Tom’s speech is probably the best I’ve yet seen from the Lab that puts its user statistics in a context that makes sense to the broader world. He doesn’t deny the fact that Second Life is populated primarily by hardcore users. He puts its ‘geek factor’ in context as well, reminding the audience that while the geeks make the world go around with their scripts and apps and content, the platform is 50% female, there are casual users, and those casual users buy things, socialize, and spend 25 of their 40 monthly hours talking and speaking (a billion hours of voice per month).
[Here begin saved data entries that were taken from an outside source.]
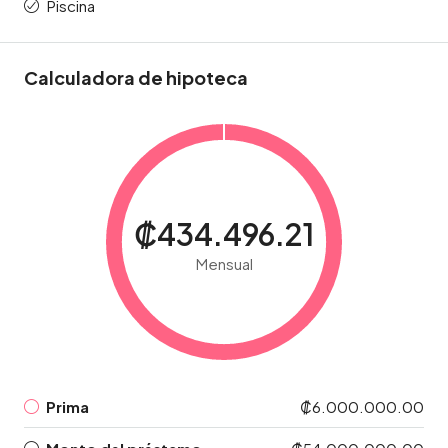
Piscina
Calculadora de hipoteca
₡434.496.21
Mensual
Prima
₡6.000.000.00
“So what’s the lesson there? You need a broad appeal. And how did WE get our broad appeal? Well, it turns out, we outsourced that. It was our content creators and our developers who built the broad appeal because there’s something in Second Life for everyone whether it’s one of the 250,000 items created each day or something from the existing corpus – 270 TERRABYTES of 3D objects, of textures, of scripts. The breadth and scale of this corpus means that if you want something whether it’s a car, or a blimp, or a parachute, or a dress, or a 747 (so you can pretend you’re a Google founder) it’s probably in Second Life. And that is a very sticky application.”

Now, as a resident, Tom doesn’t shed tons of new light on the world. But listening to him reminds me that the vision that the Lab has for the world is evolving: it’s less chaotic and messy and the story about it is more organized and contextual, less organic, less evolutionary. They are creating a storyline for how SL has changed, and they’re pitching that story to a much wider world: first the virtual good folks, and now the techy social media/Web 2.0 crowd, and next the enterprise crew with Nebraska.

But my question is: where’s the storyline headed? And Tom doesn’t have an answer:

“So where does it go? Well, I don’t have time for that, and we probably couldn’t even say for sure. Our communities, our developers, our content creators, our entrepreneurs – they will lead us there. But we do know that virtual worlds and Second Life are here to stay and that we’re laying the foundation for the future and the growth of the next wave of innovation when it hits.”

And there’s the rub, really: because until we hear that rallying cry – that map of possibilities, then Linden Lab’s storyline is only half done.